What the task asks: Keep every line of the data below that has the string "door" and present those lines.

Top of Dataset entries

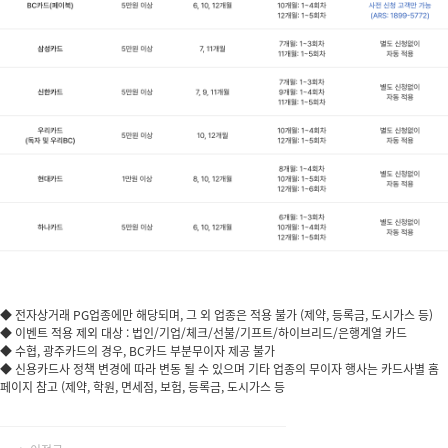
◆ 전자상거래 PG업종에만 해당되며, 그 외 업종은 적용 불가 (제약, 등록금, 도시가스 등)
◆ 이벤트 적용 제외 대상 : 법인/기업/체크/선불/기프트/하이브리드/은행계열 카드
◆ 수협, 광주카드의 경우, BC카드 부분무이자 제공 불가
◆ 신용카드사 정책 변경에 따라 변동 될 수 있으며 기타 업종의 무이자 행사는 카드사별 홈
페이지 참고 (제약, 학원, 면세점, 보험, 등록금, 도시가스 등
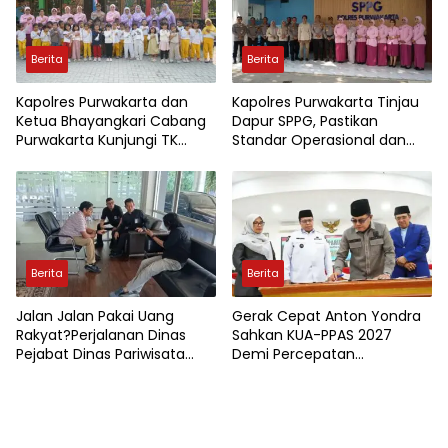
Berita
Berita
Kapolres Purwakarta dan
Kapolres Purwakarta Tinjau
Ketua Bhayangkari Cabang
Dapur SPPG, Pastikan
Purwakarta Kunjungi TK
Standar Operasional dan
Kemala Bhayangkari,
Kualitas Menu Berjalan
Wujudkan Kepedulian
Optimal
Terhadap Pendidikan Anak
Usia Dini
Berita
Berita
Jalan Jalan Pakai Uang
Gerak Cepat Anton Yondra
Rakyat?Perjalanan Dinas
Sahkan KUA-PPAS 2027
Pejabat Dinas Pariwisata
Demi Percepatan
Kota Jambi Jadi Sorotan
Pembangunan Tanah Datar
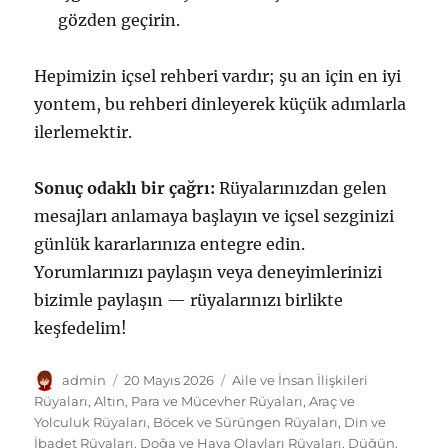
gözden geçirin.
Hepimizin içsel rehberi vardır; şu an için en iyi
yontem, bu rehberi dinleyerek küçük adımlarla
ilerlemektir.
Sonuç odaklı bir çağrı:
Rüyalarınızdan gelen
mesajları anlamaya başlayın ve içsel sezginizi
günlük kararlarınıza entegre edin.
Yorumlarınızı paylaşın veya deneyimlerinizi
bizimle paylaşın — rüyalarınızı birlikte
keşfedelim!
Yazar
Yayın
Kategoriler
admin
20 Mayıs 2026
Aile ve İnsan İlişkileri
tarihi
Rüyaları
,
Altın, Para ve Mücevher Rüyaları
,
Araç ve
Yolculuk Rüyaları
,
Böcek ve Sürüngen Rüyaları
,
Din ve
İbadet Rüyaları
,
Doğa ve Hava Olayları Rüyaları
,
Düğün,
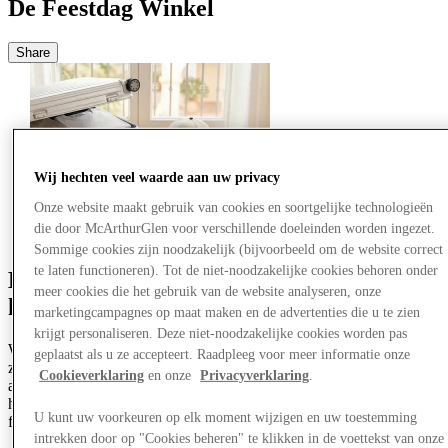
De Feestdag Winkel
Share
Wij hechten veel waarde aan uw privacy
Onze website maakt gebruik van cookies en soortgelijke technologieën
die door McArthurGlen voor verschillende doeleinden worden ingezet.
Sommige cookies zijn noodzakelijk (bijvoorbeeld om de website correct
te laten functioneren). Tot de niet-noodzakelijke cookies behoren onder
Kom voor de nieuwe trends, blijf voor de
meer cookies die het gebruik van de website analyseren, onze
hot deals.
marketingcampagnes op maat maken en de advertenties die u te zien
krijgt personaliseren. Deze niet-noodzakelijke cookies worden pas
Welkom bij de Holiday Shop – jouw paspoort voor trendy
geplaatst als u ze accepteert. Raadpleeg voor meer informatie onze
zomerstijl, wat je ook gepland hebt. Of je nu hoopt op actieve
Cookieverklaring
en onze
Privacyverklaring
.
avonturen of echt luie, wij laten je de beste reisklare dames-,
herenkleding en accessoires zien, met tot 60% korting op al je
U kunt uw voorkeuren op elk moment wijzigen en uw toestemming
favoriete luxemerken.
intrekken door op "Cookies beheren" te klikken in de voettekst van onze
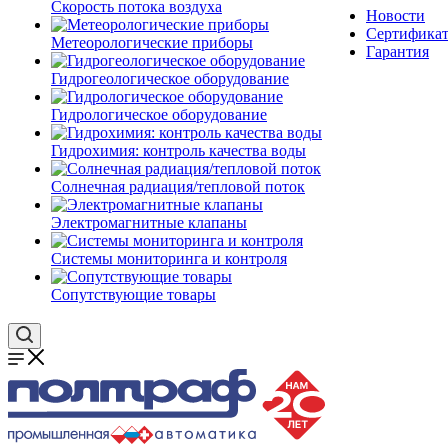
Скорость потока воздуха
Новости
Сертифика
Метеорологические приборы
Гарантия
Гидрогеологическое оборудование
Гидрологическое оборудование
Гидрохимия: контроль качества воды
Солнечная радиация/тепловой поток
Электромагнитные клапаны
Системы мониторинга и контроля
Сопутствующие товары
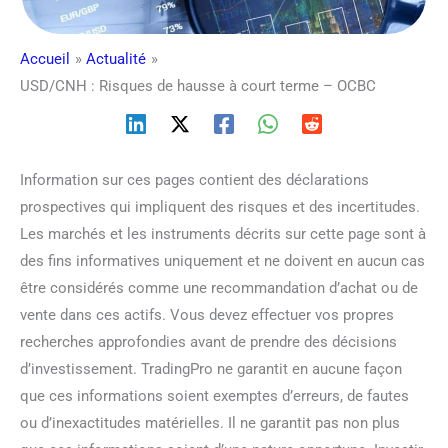
Accueil
Actualité
USD/CNH : Risques de hausse à court terme – OCBC
Information sur ces pages contient des déclarations
prospectives qui impliquent des risques et des incertitudes.
Les marchés et les instruments décrits sur cette page sont à
des fins informatives uniquement et ne doivent en aucun cas
être considérés comme une recommandation d’achat ou de
vente dans ces actifs. Vous devez effectuer vos propres
recherches approfondies avant de prendre des décisions
d’investissement. TradingPro ne garantit en aucune façon
que ces informations soient exemptes d’erreurs, de fautes
ou d’inexactitudes matérielles. Il ne garantit pas non plus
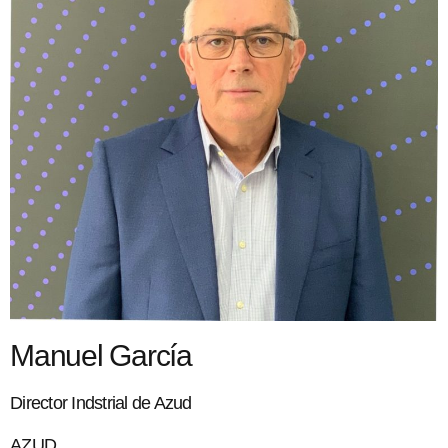
Manuel García
Director Indstrial de Azud
AZUD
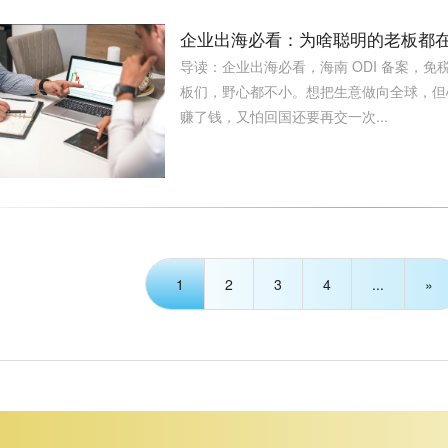
企业出海必看：为啥聪明的老板都在
导读：企业出海必看，海南 ODI 备案，免税
板们，野心都不小。想把生意做向全球，但
赚了钱，又怕回国还要再交一次...
1
2
3
4
...
»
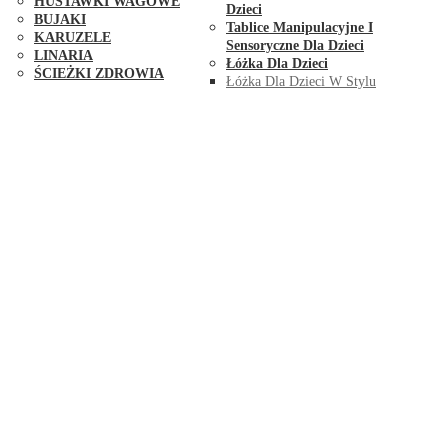
HUŚTAWKI WAGOWE
Dzieci
BUJAKI
Tablice Manipulacyjne I
KARUZELE
Sensoryczne Dla Dzieci
LINARIA
Łóżka Dla Dzieci
ŚCIEŻKI ZDROWIA
Łóżka Dla Dzieci W Stylu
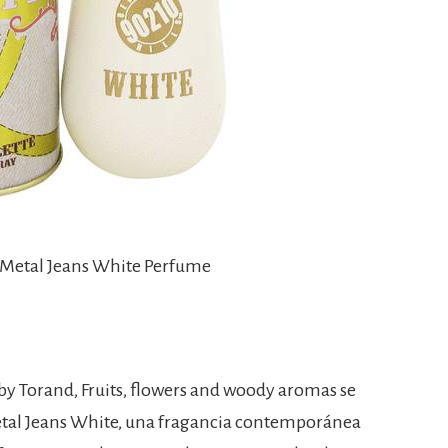
 Metal Jeans White Perfume
y Torand, Fruits, flowers and woody aromas se
tal Jeans White, una fragancia contemporánea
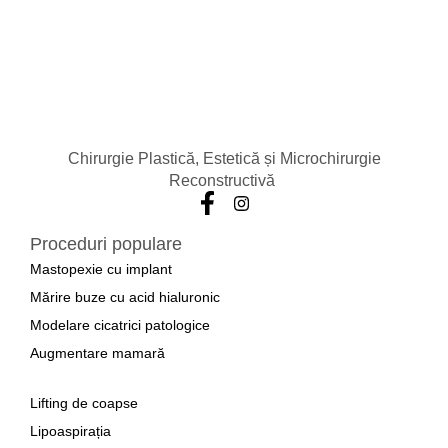
Chirurgie Plastică, Estetică și Microchirurgie
Reconstructivă
Proceduri populare
Mastopexie cu implant
Mărire buze cu acid hialuronic
Modelare cicatrici patologice
Augmentare mamară
a
Lifting de coapse
Lipoaspirația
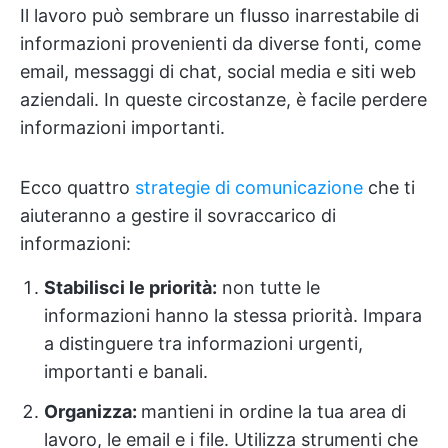
Il lavoro può sembrare un flusso inarrestabile di
informazioni provenienti da diverse fonti, come
email, messaggi di chat, social media e siti web
aziendali. In queste circostanze, è facile perdere
informazioni importanti.
Ecco quattro
strategie di comunicazione
che ti
aiuteranno a gestire il sovraccarico di
informazioni:
Stabilisci le priorità:
non tutte le
informazioni hanno la stessa priorità. Impara
a distinguere tra informazioni urgenti,
importanti e banali.
Organizza:
mantieni in ordine la tua area di
lavoro, le email e i file. Utilizza strumenti che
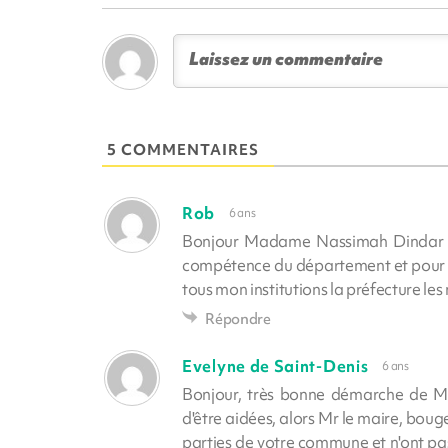
5 COMMENTAIRES
Rob
6 ans
Bonjour Madame Nassimah Dindar je v
compétence du département et pour l
tous mon institutions la préfecture le
Répondre
Evelyne de Saint-Denis
6 ans
Bonjour, très bonne démarche de M
d'être aidées, alors Mr le maire, bouge
parties de votre commune et n'ont pas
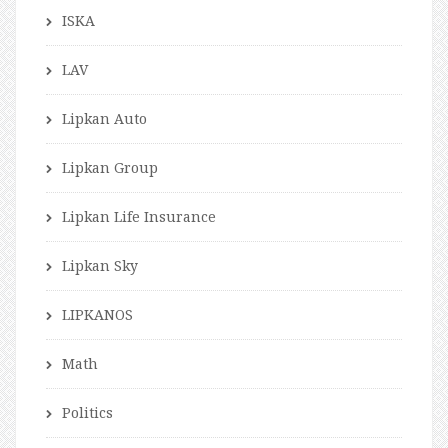
ISKA
LAV
Lipkan Auto
Lipkan Group
Lipkan Life Insurance
Lipkan Sky
LIPKANOS
Math
Politics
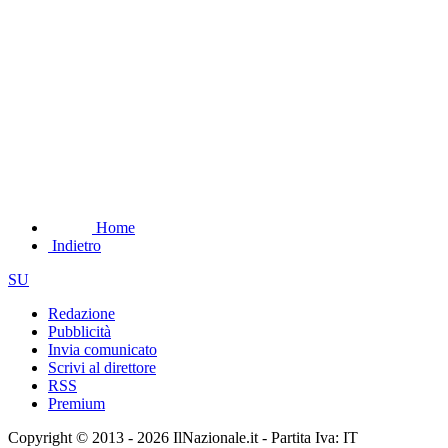
Home
Indietro
SU
Redazione
Pubblicità
Invia comunicato
Scrivi al direttore
RSS
Premium
Copyright © 2013 - 2026 IlNazionale.it - Partita Iva: IT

Bottom of Dataset entries

Task result:
die door McArthurGlen voor verschillende doeleinden worden ingezet.
intrekken door op "Cookies beheren" te klikken in de voettekst van onze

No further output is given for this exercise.